A Comprehensive Review on RNA Subcellular Localization Prediction
Journal:
arXiv
Published Date:
Apr 24, 2025
Abstract
The subcellular localization of RNAs, including long non-coding RNAs
(lncRNAs), messenger RNAs (mRNAs), microRNAs (miRNAs) and other smaller RNAs,
plays a critical role in determining their biological functions. For instance,
lncRNAs are predominantly associated with chromatin and act as regulators of
gene transcription and chromatin structure, while mRNAs are distributed across
the nucleus and cytoplasm, facilitating the transport of genetic information
for protein synthesis. Understanding RNA localization sheds light on processes
like gene expression regulation with spatial and temporal precision. However,
traditional wet lab methods for determining RNA localization, such as in situ
hybridization, are often time-consuming, resource-demanding, and costly. To
overcome these challenges, computational methods leveraging artificial
intelligence (AI) and machine learning (ML) have emerged as powerful
alternatives, enabling large-scale prediction of RNA subcellular localization.

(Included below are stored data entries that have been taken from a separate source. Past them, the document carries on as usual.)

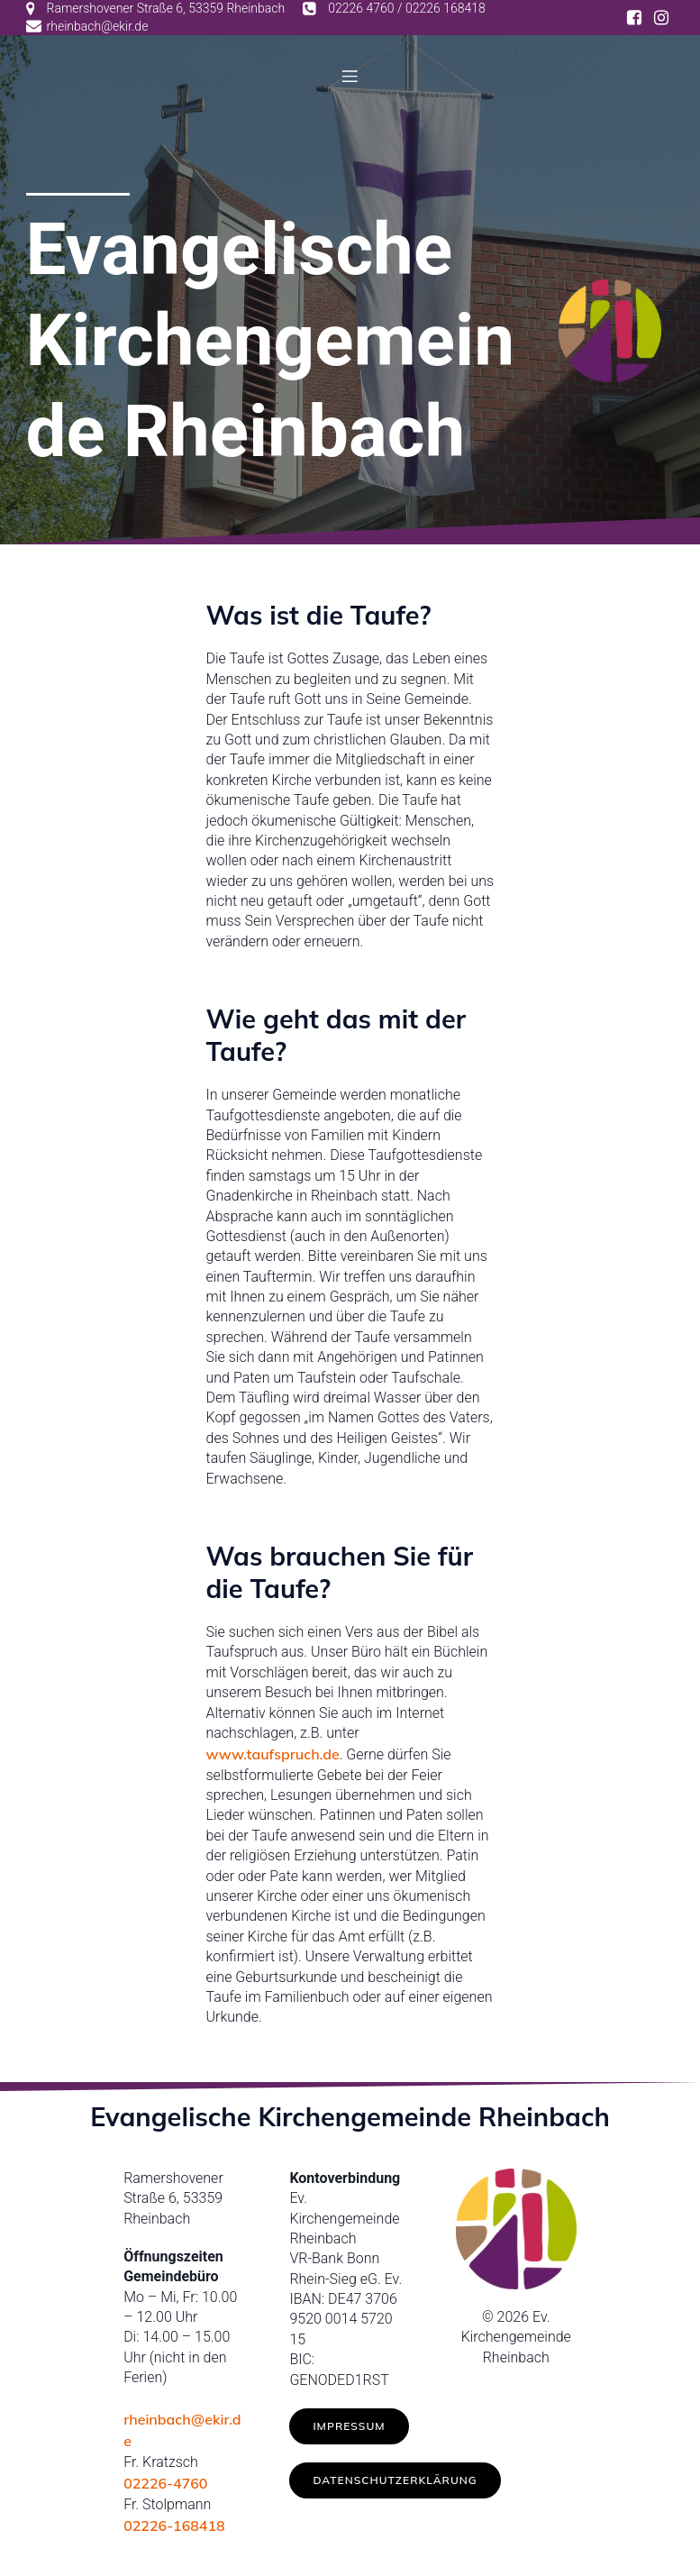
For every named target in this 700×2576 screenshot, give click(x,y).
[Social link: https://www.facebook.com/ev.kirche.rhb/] (634, 18)
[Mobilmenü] (350, 77)
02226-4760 (165, 2487)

This paper provides a comprehensive review of the latest advancements in
AI-based approaches for RNA subcellular localization prediction, covering
various RNA types and focusing on sequence-based, image-based, and hybrid
methodologies that combine both data types. We highlight the potential of these
methods to accelerate RNA research, uncover molecular pathways, and guide
targeted disease treatments. Furthermore, we critically discuss the challenges
in AI/ML approaches for RNA subcellular localization, such as data scarcity and
lack of benchmarks, and opportunities to address them. This review aims to
serve as a valuable resource for researchers seeking to develop innovative
solutions in the field of RNA subcellular localization and beyond.